**Given records**:
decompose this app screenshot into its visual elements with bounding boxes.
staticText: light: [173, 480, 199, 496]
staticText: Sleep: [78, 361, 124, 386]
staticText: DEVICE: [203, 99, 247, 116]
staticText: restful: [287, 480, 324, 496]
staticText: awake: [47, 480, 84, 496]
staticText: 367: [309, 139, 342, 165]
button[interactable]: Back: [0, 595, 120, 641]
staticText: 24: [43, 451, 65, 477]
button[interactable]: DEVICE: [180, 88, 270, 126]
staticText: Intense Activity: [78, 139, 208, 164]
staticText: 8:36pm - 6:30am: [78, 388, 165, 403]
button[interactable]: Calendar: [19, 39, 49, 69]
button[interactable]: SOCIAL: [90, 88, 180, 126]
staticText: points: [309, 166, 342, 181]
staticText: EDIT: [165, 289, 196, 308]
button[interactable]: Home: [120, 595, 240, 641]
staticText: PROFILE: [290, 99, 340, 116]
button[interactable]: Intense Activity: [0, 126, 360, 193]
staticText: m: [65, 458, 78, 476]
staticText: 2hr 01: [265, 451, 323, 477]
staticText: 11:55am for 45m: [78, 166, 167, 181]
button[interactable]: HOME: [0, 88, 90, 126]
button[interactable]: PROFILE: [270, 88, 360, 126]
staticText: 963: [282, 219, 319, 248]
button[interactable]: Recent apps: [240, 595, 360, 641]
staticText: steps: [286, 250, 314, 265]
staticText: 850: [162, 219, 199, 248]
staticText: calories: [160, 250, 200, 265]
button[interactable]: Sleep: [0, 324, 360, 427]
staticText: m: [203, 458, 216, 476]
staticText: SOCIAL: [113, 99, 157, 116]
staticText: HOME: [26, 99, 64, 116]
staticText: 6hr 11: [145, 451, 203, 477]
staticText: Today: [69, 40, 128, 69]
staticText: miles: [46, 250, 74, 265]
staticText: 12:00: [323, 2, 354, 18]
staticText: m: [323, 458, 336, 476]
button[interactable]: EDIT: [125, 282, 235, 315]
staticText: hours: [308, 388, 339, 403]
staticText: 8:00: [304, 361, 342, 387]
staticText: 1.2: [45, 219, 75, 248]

**Brief**: Wherever the string "SOCIAL" appears in the entries above, list that line.

**Answer space**:
button[interactable]: SOCIAL: [90, 88, 180, 126]
staticText: SOCIAL: [113, 99, 157, 116]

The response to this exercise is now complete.